AI acts upon data, but it does not act upon need. It does not yearn. It does not create because it must. And perhaps, therein lies the true essence of creativity: not in the product, but in the process of creating it.
When Klee embraced these ideas about the primacy of mental life in artistic creation, it’s unlikely he was imagining a future in which artificial systems could produce works indistinguishable from those of human artists. Yet, in championing the human way of creating art, Klee and the Expressionists unwittingly drew a line that resonates today, one that remains fundamental:
“The form is bad; the form is the end, it is death.” (Paul Klee, 1924)

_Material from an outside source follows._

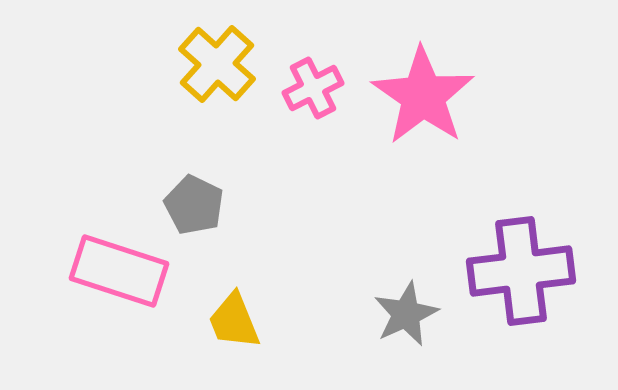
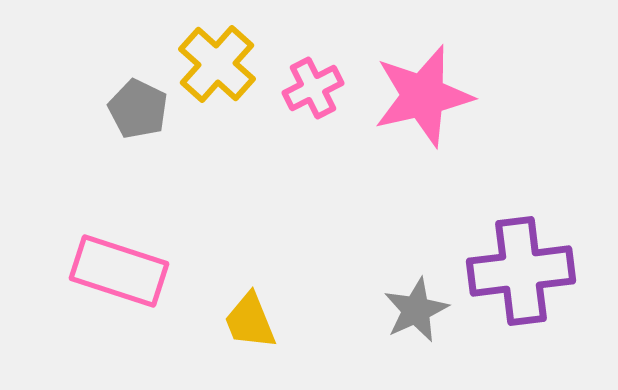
pink star: rotated 24 degrees clockwise
gray pentagon: moved 56 px left, 96 px up
gray star: moved 10 px right, 4 px up
yellow trapezoid: moved 16 px right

This Expressionist perspective aligns closely with contemporary discussions that, in response to AI’s achievements, attempt to redefine creativity by emphasizing the internal, mental processes and cognitive mechanisms that enable creative work. For instance, Mark A. Runco (2023) proposed that human creativity fundamentally involves authenticity and intentionality and that these should be central to our definitions. Moreover, Abraham (2024) underscores the emotional dimension of creativity, highlighting the inherent satisfaction that comes from having a novel or creative idea. This joy, this sense of pleasure in creating something new, may even explain humanity’s drive to produce art (see Aru, 2024). As psychologist Carl Rogers pointed out, “We must face the fact that the individual creates primarily because it is satisfying to him.”
If we truly aim to understand creativity, we must shift our focus from the product to the process. The rise of machine-generated “art” calls for an exploration of the creative experience itself—the subjective, lived reality of creation. Intrinsic motivation, mindfulness, and joy are indispensable aspects of creativity. How is it that the artist did it? What motivated him? Why?
Or, as Alva Noë (2023, p.158) argues, “The thing itself, the made product, has exactly nothing to do with its artistic value.” As Paul Klee would say, the how, not the what, truly matters.
Bibliography
Abraham, A. (2024). Why the standard definition of creativity fails to capture the creative act. Theory & Psychology, 09593543241290232.
Aru, J. (2024). Artificial intelligence and the internal processes of creativity. arXiv. https://arxiv.org/abs/2412.04366
Dewey, J. (1925). Experience and Nature.
Oliver, M. (2017). Upstream: Selected essays. Penguin Press.
Runco, M. A. (2023a). Updating the standard definition of creativity to account for the artificial Creativity of AI. Creativity Research Journal, 1-5.
Runco, M. A. (2023b). AI can only produce artificial creativity. Journal of Creativity, 33(3), 100063.
Noë, A. (2023). The Entanglement: How Art and Philosophy Make Us What We Are. Princeton: Princeton University Press. https://doi.org/10.1515/9780691239293
Turing, A. M. (1950). Computing Machinery and Intelligence. Mind, 49, 433–460.